4. Nous refusons l’extension intrusive des moyens d’enquête et du fichage génétique.
Généalogie génétique, extension du FNAEG, accès élargi aux fichiers : ces outils touchent au cœur de la vie privée et de l’identité, sans garanties suffisantes, au mépris du principe de proportionnalité.
5. Nous dénonçons la complexification du parcours des victimes.
En renvoyant l’indemnisation vers le juge civil, ce texte éloigne la réparation, alourdit les démarches et fragilise la place de la victime dans le procès pénal.
6. Nous mettons en garde contre l’opacification de la justice.
Une anonymisation excessive des décisions rend plus difficile le contrôle citoyen, doctrinal et médiatique, alors que la publicité et la lisibilité sont des garanties essentielles de la confiance dans la justice.
7. Nous nous inquiétons de la création d’un « psychologue judiciaire » sous l’autorité de la police.
Confier à un auxiliaire de police des évaluations de personnalité et de dangerosité, pouvant conduire à la privation de liberté, brouille la frontière entre enquête et expertise indépendante et porte atteinte aux droits de la défense et à la dignité des personnes.
8. Aux députées et députés de la Nation, nous disons :
Ce texte n’est pas une loi de confiance dans la justice.

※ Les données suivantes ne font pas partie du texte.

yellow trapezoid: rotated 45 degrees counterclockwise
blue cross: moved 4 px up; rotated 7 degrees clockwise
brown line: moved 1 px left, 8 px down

Il organise une justice de rendement.
Il légalise des détentions arbitraires.
Il affaiblit les droits de la défense.
Il met en place des outils de surveillance massifs.
Il complique la vie des victimes.
Au nom du procès équitable, de la présomption d’innocence, de la protection des victimes et des libertés fondamentales, nous appelons solennellement les députés à rejeter le projet de loi SURE.
Sans libertés, sans défense, sans victimes entendues, la justice est morte.
Nous nous battons pour qu’elle vive.